Below are some records. Copy every line in them that holds "community".

═══ GIVEN DATA ═══

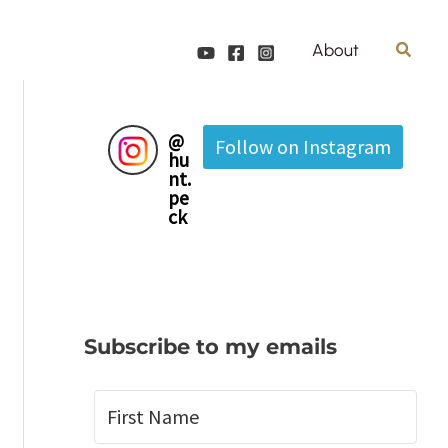
Search
About
@
Follow on Instagram
hu
nt.
pe
ck
Subscribe to my emails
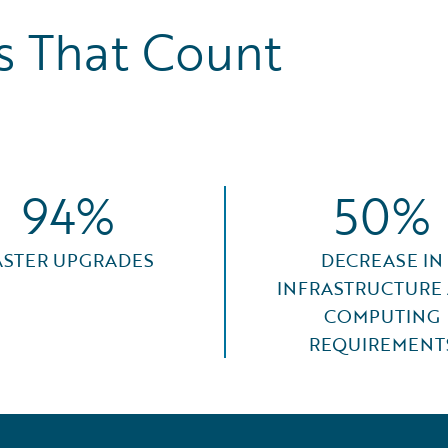
 That Count
94%
50%
ASTER UPGRADES
DECREASE IN
INFRASTRUCTURE
COMPUTING
REQUIREMENT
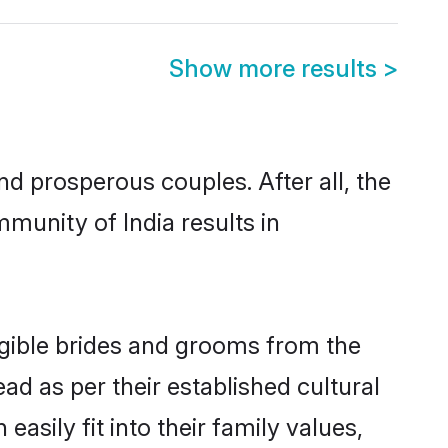
Show more results
>
 prosperous couples. After all, the
munity of India results in
ligible brides and grooms from the
ad as per their established cultural
asily fit into their family values,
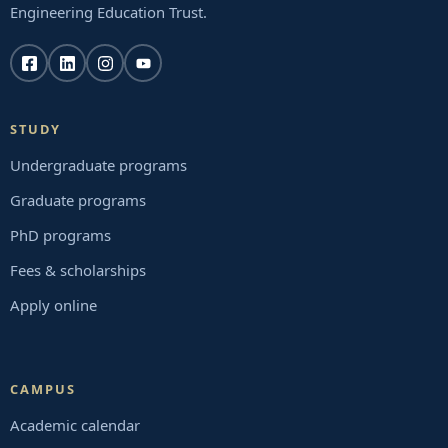
Engineering Education Trust.
STUDY
Undergraduate programs
Graduate programs
PhD programs
Fees & scholarships
Apply online
CAMPUS
Academic calendar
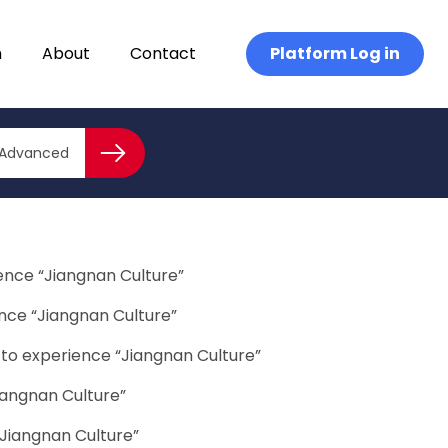
n
About
Contact
Platform Log in
the justice system needs to be accessible to child victims
Close advanced
ued
Advanced
Search
ience “Jiangnan Culture”
ence “Jiangnan Culture”
 to experience “Jiangnan Culture”
iangnan Culture”
“Jiangnan Culture”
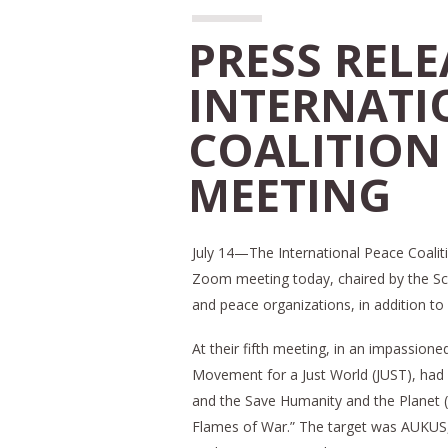
PRESS RELE
INTERNATI
COALITION
MEETING
July 14—The International Peace Coaliti
Zoom meeting today, chaired by the Schi
and peace organizations, in addition to 
At their fifth meeting, in an impassione
Movement for a Just World (JUST), had
and the Save Humanity and the Planet (
Flames of War.” The target was AUKUS, 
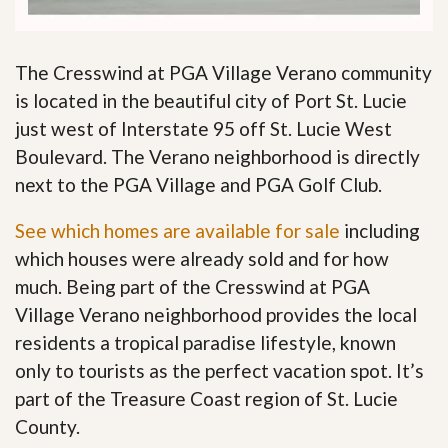
The Cresswind at PGA Village Verano community
is located in the beautiful city of Port St. Lucie
just west of Interstate 95 off St. Lucie West
Boulevard. The Verano neighborhood is directly
next to the PGA Village and PGA Golf Club.
See which homes are available for sale
including
which houses were already sold and for how
much. Being part of the Cresswind at PGA
Village Verano neighborhood provides the local
residents a tropical paradise lifestyle, known
only to tourists as the perfect vacation spot. It’s
part of the Treasure Coast region of St. Lucie
County.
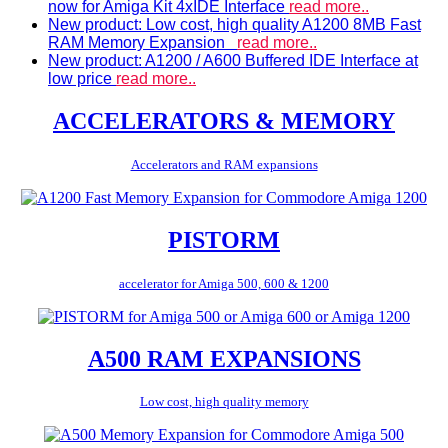
now for Amiga Kit 4xIDE Interface
read more..
New product: Low cost, high quality A1200 8MB Fast
RAM Memory Expansion
read more..
New product: A1200 / A600 Buffered IDE Interface at
low price
read more..
ACCELERATORS & MEMORY
Accelerators and RAM expansions
PISTORM
accelerator for Amiga 500, 600 & 1200
A500 RAM EXPANSIONS
Low cost, high quality memory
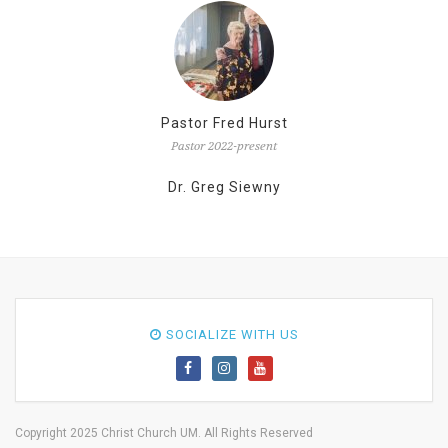
Pastor Fred Hurst
Pastor 2022-present
Dr. Greg Siewny
SOCIALIZE WITH US
Copyright 2025 Christ Church UM. All Rights Reserved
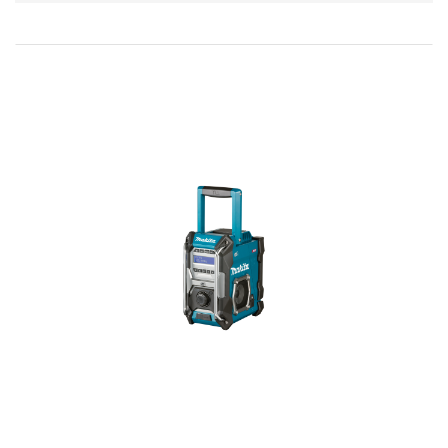
Direction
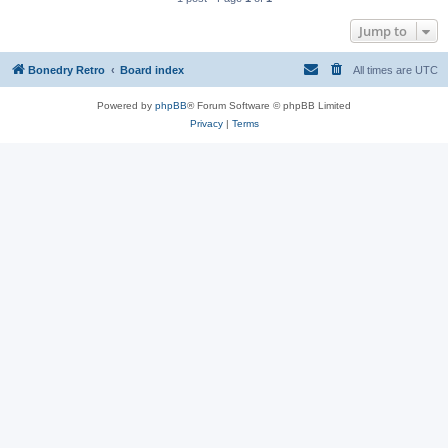
Jump to
Bonedry Retro
Board index
All times are
UTC
Powered by
phpBB
® Forum Software © phpBB Limited
Privacy
|
Terms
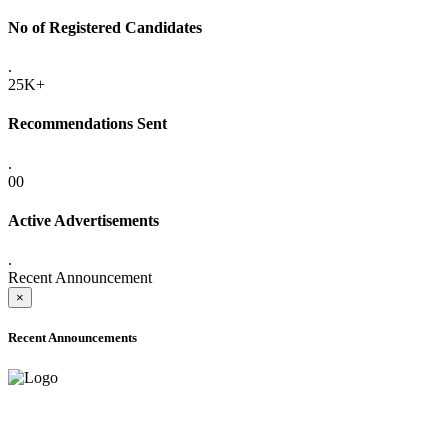
No of Registered Candidates
.
25K+
Recommendations Sent
.
00
Active Advertisements
.
Recent Announcement
×
Recent Announcements
ADVANCE PUBLIC NOTICE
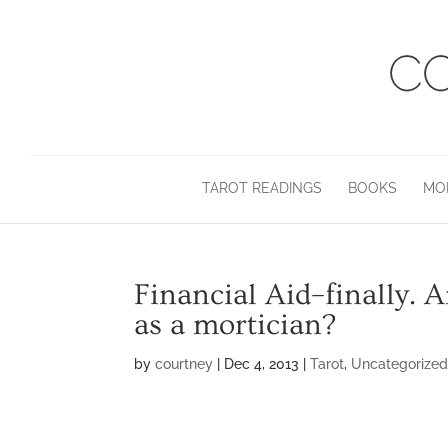
TAROT READINGS
BOOKS
MO
Financial Aid–finally.
as a mortician?
by
courtney
|
Dec 4, 2013
|
Tarot
,
Uncategorize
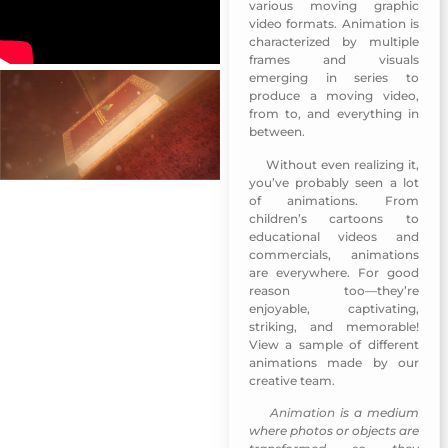
various moving graphic
video formats. Animation is
characterized by multiple
frames and visuals
emerging in series to
produce a moving video,
from to, and everything in
between.
Without even realizing it,
The 3rd Arab Publishers
you’ve probably seen a lot
of animations. From
children’s cartoons to
educational videos and
commercials, animations
are everywhere. For good
reason too—they’re
enjoyable, captivating,
striking, and memorable!
View a sample of different
animations made by our
creative team.
Animation
is a medium
The 3rd Arab Publishers
where photos or objects are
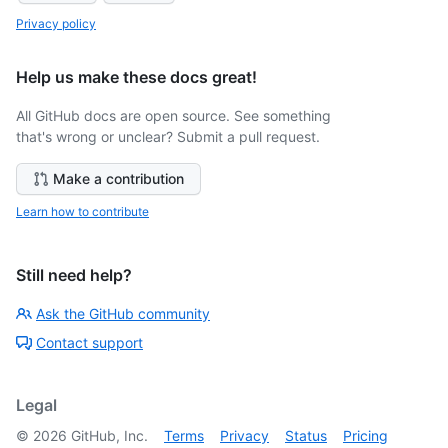
Privacy policy
Help us make these docs great!
All GitHub docs are open source. See something
that's wrong or unclear? Submit a pull request.
Make a contribution
Learn how to contribute
Still need help?
Ask the GitHub community
Contact support
Legal
©
2026
GitHub, Inc.
Terms
Privacy
Status
Pricing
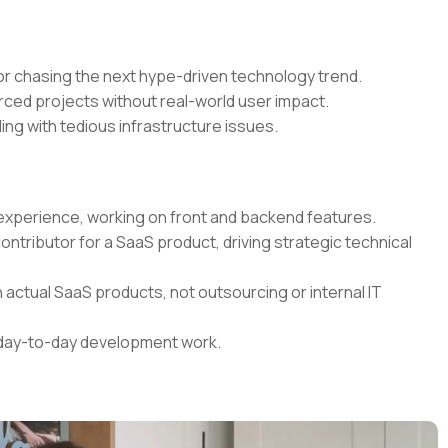
r chasing the next hype-driven technology trend.
rced projects without real-world user impact.
ing with tedious infrastructure issues.
t experience, working on front and backend features.
contributor for a SaaS product, driving strategic technical
 actual SaaS products, not outsourcing or internal IT
r day-to-day development work.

═══

• _EXERCISE RESPONSE_
The Cresswind at PGA Village Verano community
Ask the GitHub community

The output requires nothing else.